YouTube is an endless source of videos (quality variable) available gratis from squadrons of amiable handy-persons (none, I regret to report, appearing to rejoice in the possession of a cervix)
Heh. I was having the devil of a time removing a very old kitchen faucet yesterday. Usually find those helpful. First video that comes up is of a woman handy-person. She blithely glosses over the part I was having trouble with. Eventually I just looked at still shots of different installation designs and figured it out myself.
The fact that said families were being extremely house-proud was never seen as a good thing.
I vaguely recall, as a child, being taken to visit someone whose sofa was still sealed in plastic, presumably to ensure that any visitors were made aware that said item was new, or new-ish. I can’t remember who it was we were visiting, possibly a relative, but I do remember the novelty of sitting on squeaky plastic.
@ Megaera
You obviously haven’t met this lady
competent but utterly un-certified
If that doesn’t belong on a business card, I don’t know what does.
The fact that said families were being extremely house-proud was never seen as a good thing.
My buddy Rajwinder and I grew up in houses with identical floor plans. In my parents’ house the spare first floor room was a sitting room for entertaining guests, the room the Christmas tree was set up in, the room the record player/sound system sat in, and the room my father and I would wrestle in, since it had the most free space.
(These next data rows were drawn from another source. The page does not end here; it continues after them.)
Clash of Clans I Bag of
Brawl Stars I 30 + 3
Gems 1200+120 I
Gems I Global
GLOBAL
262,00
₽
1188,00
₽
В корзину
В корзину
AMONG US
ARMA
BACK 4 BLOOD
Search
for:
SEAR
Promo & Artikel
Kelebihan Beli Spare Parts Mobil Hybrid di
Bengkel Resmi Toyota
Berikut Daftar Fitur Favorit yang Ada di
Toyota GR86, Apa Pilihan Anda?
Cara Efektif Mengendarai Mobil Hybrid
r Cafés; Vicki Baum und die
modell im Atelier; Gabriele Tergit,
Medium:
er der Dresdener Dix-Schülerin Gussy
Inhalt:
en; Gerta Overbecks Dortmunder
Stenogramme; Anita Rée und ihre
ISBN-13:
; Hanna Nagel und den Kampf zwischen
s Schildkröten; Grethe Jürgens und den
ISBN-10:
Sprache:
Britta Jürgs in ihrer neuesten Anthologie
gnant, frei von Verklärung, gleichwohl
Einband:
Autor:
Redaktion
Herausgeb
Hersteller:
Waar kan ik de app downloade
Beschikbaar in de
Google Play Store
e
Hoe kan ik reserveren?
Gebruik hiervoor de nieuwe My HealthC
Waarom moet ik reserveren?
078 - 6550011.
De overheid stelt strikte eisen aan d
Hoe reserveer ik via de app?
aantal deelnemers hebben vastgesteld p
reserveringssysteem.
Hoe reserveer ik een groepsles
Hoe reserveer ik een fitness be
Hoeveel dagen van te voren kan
At Raji’s that same room was for entertaining guests. Only. Ever. Those guests were always adult members of the extended family. The feet of children were not to tread upon its immaculate rose-colored carpet without special permission. Ever.
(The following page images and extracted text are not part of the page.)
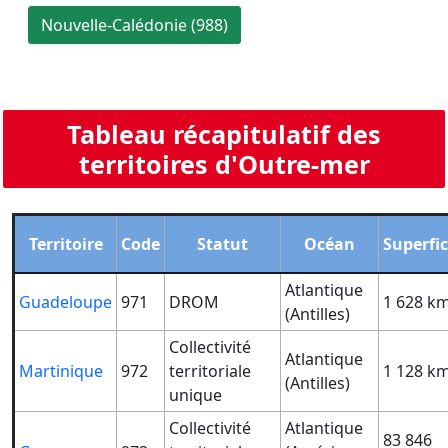
Nouvelle-Calédonie (988)
Tableau récapitulatif des
territoires d'Outre-mer
Territoire
Code
Statut
Océan
Superfic
Atlantique
Guadeloupe
971
DROM
1 628 k
(Antilles)
Collectivité
Atlantique
Martinique
972
territoriale
1 128 k
(Antilles)
unique
Collectivité
Atlantique
83 846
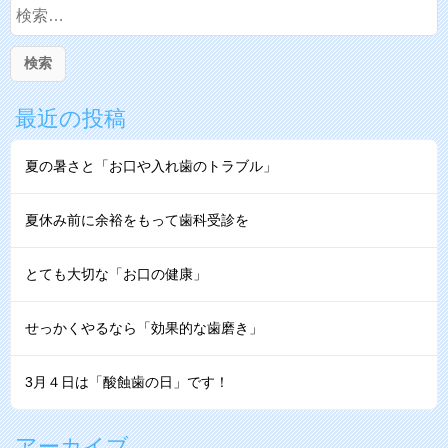
索:
最近の投稿
夏の暑さと「お口や入れ歯のトラブル」
夏休み前に余裕をもって歯科受診を
とても大切な「お口の健康」
せっかくやるなら「効果的な⻭磨き」
3月４日は「酸蝕歯の日」です！
アーカイブ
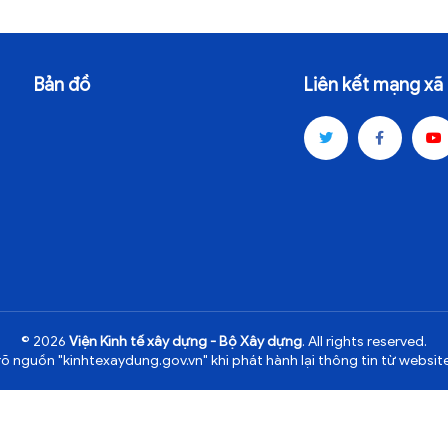
Bản đồ
Liên kết mạng xã 
© 2026
Viện Kinh tế xây dựng - Bộ Xây dựng
. All rights reserved.
rõ nguồn "kinhtexaydung.gov.vn" khi phát hành lại thông tin từ website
I can’t quite believe how clean the thing looks.
As clean as a cheese shop? John Cleese wants to know.
At Raji’s that same room was for entertaining guests. Only.
That used to be a very common custom in America and England, if I recall correctly–at least in houses large enough to practice that level of segregation of functions. Come to think of it, doesn’t “parlor” come from the French for “talk?”?
Those of a certain age will recall a slightly unkind meme from the 1960s concerning first generation Indian immigrant families who supposedly retained the plastic wrapping on their furniture and placed similar plastic runners on the carpets.
Where I grew up the target of the meme was Jewish and Polish people, not entirely immigrants.
Where I grew up the target of the meme was Jewish and Polish people, not entirely immigrants.
It’s not DNA, as much as mindset . . . Jilly Cooper, Paul Fussell, and Kate Fox all have examples of the frantically lowest middle class consistently being utterly aghast at the idea of a single speck of dust being seen somewhere, where those rather more relaxed have less of a concern—As I Recall, it’s either Fussell or Cooper who has the story of some British nobleman yelling at a dog, Stop peeing on the couch, you know that’s what the carpet’s for!!!
For those insistent on ranting about kids today, I regret to inform you that comic books have been doing the same thing with terminal punctuation for sixty years, and for the same reason.